Sophocle. — Antigone.

 

una. — Ressuscité ?

monos. — Oui, très belle et très adorée Una, ressuscité. Tel était le mot sur le sens mystique duquel j’avais si longtemps médité, repoussant les explications de la prêtraille jusqu’à tant que la mort elle-même vînt résoudre l’énigme pour moi.

una. — La Mort !

monos. — Comme tu fais étrangement écho à mes paroles, douce Una ! J’observe aussi une vacillation dans ta démarche, — une joyeuse inquiétude dans tes yeux. Tu es troublée, oppressée par la majestueuse nouveauté de la Vie éternelle. Oui, c’était de la Mort que je parlais. Et comme ce mot résonne singulièrement ici, ce mot qui jadis portait l’angoisse dans tous les cœurs, — jetait une tache sur tous les plaisirs !

una. — Ah ! la Mort, le spectre qui s’asseyait à tous les festins ! Que de fois, Monos, nous nous sommes perdus en méditations sur sa nature ! Comme il se dressait, mystérieux contrôleur, devant le bonheur humain, lui disant : « Jusque-là, et pas plus loin ! » Cet ardent amour mutuel, mon Monos, qui brûlait dans nos poitrines, comme vainement nous nous étions flattés, nous sentant si heureux sitôt qu’il prit naissance, de voir notre bonheur grandir de sa force ! Hélas ! il grandit, cet amour, et avec lui grandissait dans nos cœurs la terreur de l’heure fatale qui accourait pour nous séparer à jamais ! Ainsi, avec le temps, aimer devint une douleur.
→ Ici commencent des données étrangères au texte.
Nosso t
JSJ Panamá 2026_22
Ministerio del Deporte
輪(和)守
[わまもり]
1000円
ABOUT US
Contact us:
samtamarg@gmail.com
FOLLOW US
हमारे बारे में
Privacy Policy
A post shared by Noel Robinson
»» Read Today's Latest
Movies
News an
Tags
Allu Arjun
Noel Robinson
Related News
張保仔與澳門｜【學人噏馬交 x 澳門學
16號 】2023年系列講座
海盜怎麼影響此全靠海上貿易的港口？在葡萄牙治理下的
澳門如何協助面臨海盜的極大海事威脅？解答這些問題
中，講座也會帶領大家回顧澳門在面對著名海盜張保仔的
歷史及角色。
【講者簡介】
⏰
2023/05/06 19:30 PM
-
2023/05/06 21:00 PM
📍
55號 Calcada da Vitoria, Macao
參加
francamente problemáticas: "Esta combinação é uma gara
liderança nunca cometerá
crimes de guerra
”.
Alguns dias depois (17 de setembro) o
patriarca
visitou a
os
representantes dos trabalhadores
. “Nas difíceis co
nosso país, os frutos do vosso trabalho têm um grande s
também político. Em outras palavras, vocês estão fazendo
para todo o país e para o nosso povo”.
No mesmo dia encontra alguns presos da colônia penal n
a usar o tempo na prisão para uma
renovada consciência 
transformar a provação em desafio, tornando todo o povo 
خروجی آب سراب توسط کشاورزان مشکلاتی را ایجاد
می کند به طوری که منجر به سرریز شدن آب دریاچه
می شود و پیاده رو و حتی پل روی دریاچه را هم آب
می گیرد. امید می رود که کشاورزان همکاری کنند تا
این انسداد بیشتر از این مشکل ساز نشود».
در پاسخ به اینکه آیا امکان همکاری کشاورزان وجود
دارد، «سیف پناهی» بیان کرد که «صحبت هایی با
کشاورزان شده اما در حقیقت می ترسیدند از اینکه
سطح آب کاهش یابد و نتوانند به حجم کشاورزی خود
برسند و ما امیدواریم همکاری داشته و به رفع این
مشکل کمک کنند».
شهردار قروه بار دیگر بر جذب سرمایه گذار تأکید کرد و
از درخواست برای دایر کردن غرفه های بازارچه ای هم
Pour lors, la haine nous eût été une miséricorde.

monos. — Ne parle pas ici de ces peines, chère Una, — mienne maintenant, mienne pour toujours !

una. — Mais n’est-ce pas le souvenir du chagrin passé qui fait la joie du présent ? Je voudrais parler longtemps, longtemps encore, des choses qui ne sont plus. Par-dessus tout, je brûle de connaître les incidents de ton voyage à travers l’Ombre et la noire Vallée.

monos. — Quand donc la radieuse Una demanda-t-elle en vain quelque chose à son Monos ? Je raconterai tout minutieusement ; — mais à quel point doit commencer le récit mystérieux ?

una. — À quel point ?

monos. — Oui, à quel point ?

una. — Je te comprends, Monos. La Mort nous a révélé à tous deux le penchant de l’homme à définir l’indéfinissable. Je ne dirai donc pas : Commence au point où cesse la vie, — mais : Commence à ce triste, triste moment où, la fièvre t’ayant quitté, tu tombas dans une torpeur sans souffle et sans mouvement, et où je fermai tes paupières pâlies avec les doigts passionnés de l’amour.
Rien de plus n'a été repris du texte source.